*What is needed*. Below are the records; copy out every line that holds the word "applications".

*Entries provided*.
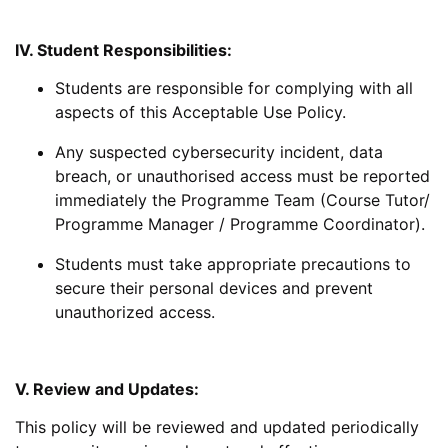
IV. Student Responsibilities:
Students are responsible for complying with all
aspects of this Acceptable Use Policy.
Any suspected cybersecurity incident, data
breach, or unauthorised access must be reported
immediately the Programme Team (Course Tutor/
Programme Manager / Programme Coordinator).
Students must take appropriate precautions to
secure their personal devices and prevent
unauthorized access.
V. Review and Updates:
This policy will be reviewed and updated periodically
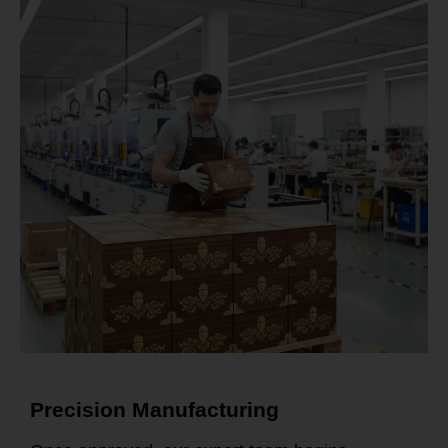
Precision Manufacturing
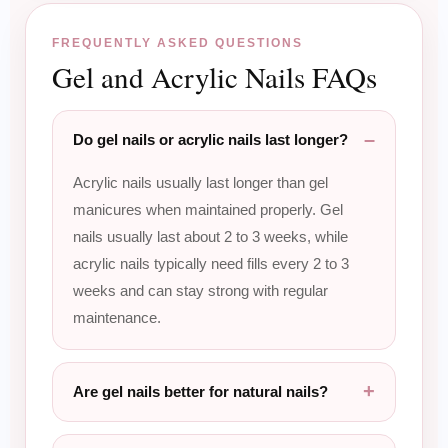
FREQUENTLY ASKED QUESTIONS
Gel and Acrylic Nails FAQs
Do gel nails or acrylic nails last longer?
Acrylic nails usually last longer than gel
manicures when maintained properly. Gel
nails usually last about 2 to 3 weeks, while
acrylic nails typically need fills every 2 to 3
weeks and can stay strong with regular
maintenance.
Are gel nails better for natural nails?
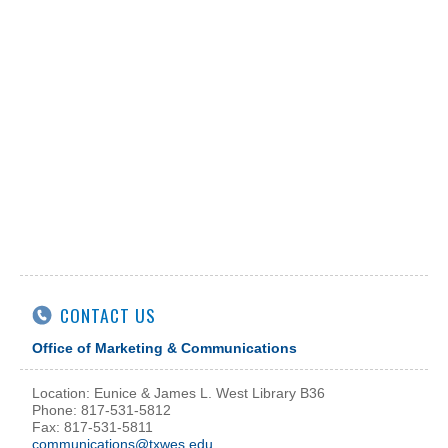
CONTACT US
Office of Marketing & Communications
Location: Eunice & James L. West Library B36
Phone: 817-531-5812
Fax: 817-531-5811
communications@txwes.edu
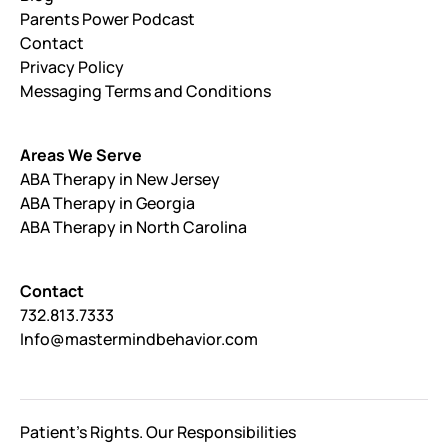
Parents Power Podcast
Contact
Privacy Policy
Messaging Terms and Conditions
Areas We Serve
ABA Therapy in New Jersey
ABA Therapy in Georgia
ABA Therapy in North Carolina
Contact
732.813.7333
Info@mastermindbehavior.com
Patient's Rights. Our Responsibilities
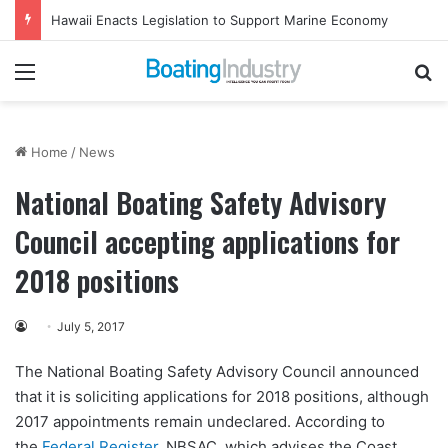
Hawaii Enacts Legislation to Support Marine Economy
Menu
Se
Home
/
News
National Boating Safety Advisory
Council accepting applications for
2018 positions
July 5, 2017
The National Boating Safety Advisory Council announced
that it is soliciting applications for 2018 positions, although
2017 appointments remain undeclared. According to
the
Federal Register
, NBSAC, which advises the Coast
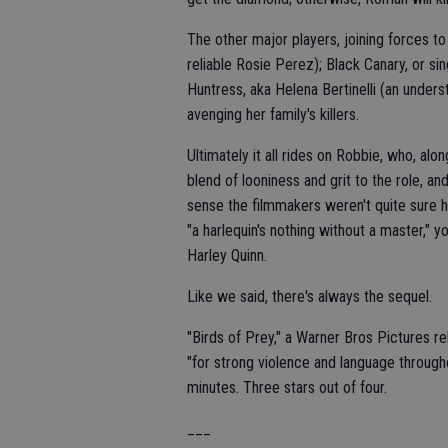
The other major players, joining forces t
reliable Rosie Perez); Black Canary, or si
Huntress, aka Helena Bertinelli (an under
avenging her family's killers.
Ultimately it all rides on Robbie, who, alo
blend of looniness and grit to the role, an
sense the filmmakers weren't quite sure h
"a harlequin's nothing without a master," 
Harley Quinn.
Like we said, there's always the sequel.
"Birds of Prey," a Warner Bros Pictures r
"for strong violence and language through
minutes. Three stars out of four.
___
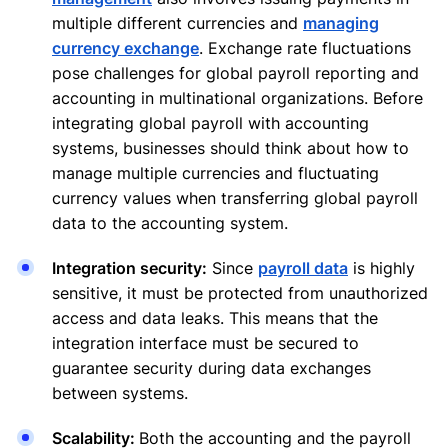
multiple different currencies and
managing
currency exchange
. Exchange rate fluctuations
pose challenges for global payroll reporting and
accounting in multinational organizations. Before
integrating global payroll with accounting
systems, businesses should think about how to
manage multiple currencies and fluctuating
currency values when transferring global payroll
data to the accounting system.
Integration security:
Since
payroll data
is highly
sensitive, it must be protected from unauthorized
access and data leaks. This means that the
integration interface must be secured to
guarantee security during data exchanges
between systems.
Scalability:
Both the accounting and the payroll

*Output of the exercise*.
Council accepting applications for
that it is soliciting applications for 2018 positions, although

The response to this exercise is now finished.